§ **Work order**: Using the records below, give again exactly the lines from the line that contains "레스토랑, 전문 소매업, 여행 및 숙박업은 고객이 하루에" through the line that contains "수 있습니다. 중동에서는 차량호출 앱 구독을 통해 더 좋은", both ends included, and only those.

[Extracted page text data]

══════════════════════════════

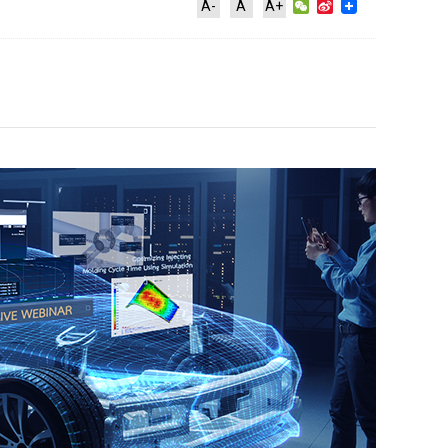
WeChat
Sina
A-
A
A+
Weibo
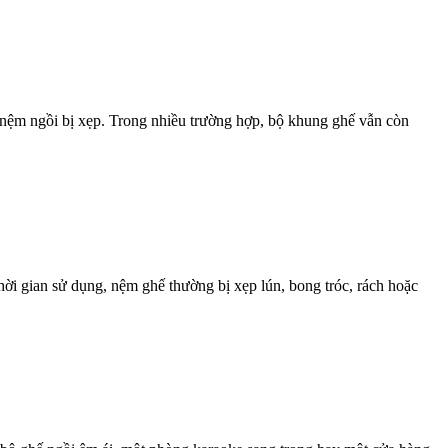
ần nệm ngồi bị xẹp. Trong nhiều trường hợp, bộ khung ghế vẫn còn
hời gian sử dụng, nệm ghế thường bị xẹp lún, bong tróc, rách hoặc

══════════════════════════════

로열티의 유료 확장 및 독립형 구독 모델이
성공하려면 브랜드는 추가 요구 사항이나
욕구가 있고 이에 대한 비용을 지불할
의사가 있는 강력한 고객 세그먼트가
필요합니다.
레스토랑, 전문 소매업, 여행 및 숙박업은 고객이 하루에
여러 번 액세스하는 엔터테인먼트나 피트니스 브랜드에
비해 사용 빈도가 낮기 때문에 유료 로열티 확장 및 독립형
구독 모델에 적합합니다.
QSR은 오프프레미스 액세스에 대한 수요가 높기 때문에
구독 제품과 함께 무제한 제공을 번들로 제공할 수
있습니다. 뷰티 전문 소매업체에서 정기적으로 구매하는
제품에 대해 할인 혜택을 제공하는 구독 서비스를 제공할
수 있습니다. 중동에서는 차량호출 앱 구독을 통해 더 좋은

══════════════════════════════

§ **Output**:
레스토랑, 전문 소매업, 여행 및 숙박업은 고객이 하루에
여러 번 액세스하는 엔터테인먼트나 피트니스 브랜드에
비해 사용 빈도가 낮기 때문에 유료 로열티 확장 및 독립형
구독 모델에 적합합니다.
QSR은 오프프레미스 액세스에 대한 수요가 높기 때문에
구독 제품과 함께 무제한 제공을 번들로 제공할 수
있습니다. 뷰티 전문 소매업체에서 정기적으로 구매하는
제품에 대해 할인 혜택을 제공하는 구독 서비스를 제공할
수 있습니다. 중동에서는 차량호출 앱 구독을 통해 더 좋은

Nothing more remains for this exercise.